Lecture : les cases vertes indiquent qu’un effet significativement positif a été mis en évidence. Pour les cases orange, la variable a été considérée, mais aucun n’effet n’a été mis en évidence. Pour les cases blanches, la variable n’a pas été considérée. Cette représentation est simplificatrice : pour une analyse fine de l’effet de chaque famille de dispositifs, se reporter aux rapports d’évaluation de chaque brique.

Des aides permettant de développer les activités d’innovation mais avec un impact incertain sur l’activité

Quatre évaluations ont pu s’intéresser à l’effet des aides sur les dépenses de R&D des entreprises. Elles mettent en évidence un effet significativement positif : cela confirme que l’objectif premier de ces aides, qui est de stimuler l’investissement en RDI, est atteint. Toutes les évaluations du plan (hors évaluation transverse, qui n’a pas considéré la variable) ont mis en évidence un effet positif sur une certaine caractérisation des emplois de RDI. Par ailleurs, la plupart des résultats relatifs à l’impact sur le niveau des salaires sont concordants sur le fait que les aides ne se traduisent pas par un effet salaire. Le régime semble donc bien remplir son rôle de stimulation de la RDI.

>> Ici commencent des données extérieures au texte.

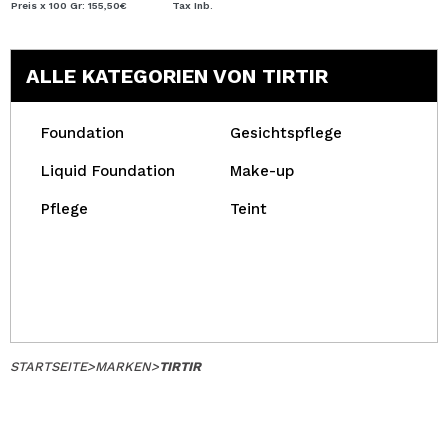
Preis x 100 Gr: 155,50€
Tax Inb.
ALLE KATEGORIEN VON TIRTIR
Foundation
Gesichtspflege
Liquid Foundation
Make-up
Pflege
Teint
STARTSEITE
>
MARKEN
>
TIRTIR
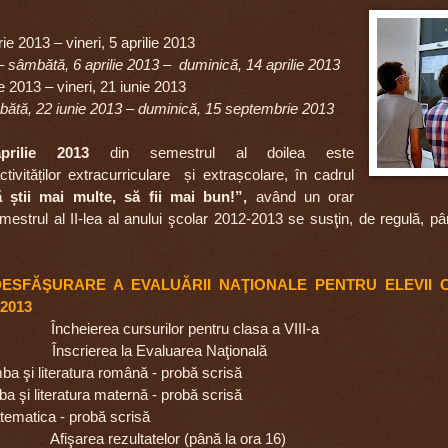
rie 2013 – vineri, 5 aprilie 2013
 sâmbătă, 6 aprilie 2013 – duminică, 14 aprilie 2013
ie 2013 – vineri, 21 iunie 2013
ătă, 22 iunie 2013 – duminică, 15 septembrie 2013
rilie 2013
din semestrul al doilea este
tivităților extracurriculare
și extrașcolare, în cadrul
 știi mai multe, să fii mai bun!”,
având un orar
estrul al II-lea al anului şcolar 2012-2013 se susţin, de regulă,
pâ
SFĂŞURARE A EVALUĂRII NAŢIONALE PENTRU ELEVII CLA
2013
eierea cursurilor pentru clasa a VIII-a
nscrierea la Evaluarea Naţională
ba şi literatura română - probă scrisă
i literatura maternă - probă scrisă
ematica - probă scrisă
şarea rezultatelor (până la ora 16)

La question des effets d’aubaine, qui apparaissent lorsque l’augmentation des dépenses de R&D des entreprises aidées est moins élevée que les aides qui la subventionnent, a pu être abordée par trois évaluations. Les résultats semblent confirmer l’absence d’effets d’aubaine. Dans le cas des aides à l’innovation et des aides aux projets de R&D, un effet positif ou non significatif est trouvé sur la dépense de R&D nette des aides publiques à partir de la troisième année (l’effet n’étant pas immédiat car l’octroi de l’aide se fait avant sa dépense). L’évaluation transverse met également en évidence un effet positif ou non significatif du régime, mais montre que l’effet diminue avec la hausse du montant d’aide.

La question de l’impact réel du régime sur la capacité d’innovation des entreprises n’a été que peu abordée, les données permettant de la caractériser avec précision étant rares. Deux évaluations ont étudié l’impact sur les brevets, sans que la variable soit suffisamment robuste pour que l’on puisse en tirer une conclusion claire. Mieux caractériser l’effet des aides sur l’innovation reste un défi.

En revanche, les différentes évaluations ont pu s’intéresser à la performance économique des entreprises bénéficiaires, grâce à la richesse des données administratives d’entreprises. Si l’objectif premier des aides est de stimuler la RDI, elles ont également pour but indirect de générer des retombées économiques, l’innovation se traduisant par de nouveaux produits mis sur le marché, des gains de parts de marché ou davantage d’exportations.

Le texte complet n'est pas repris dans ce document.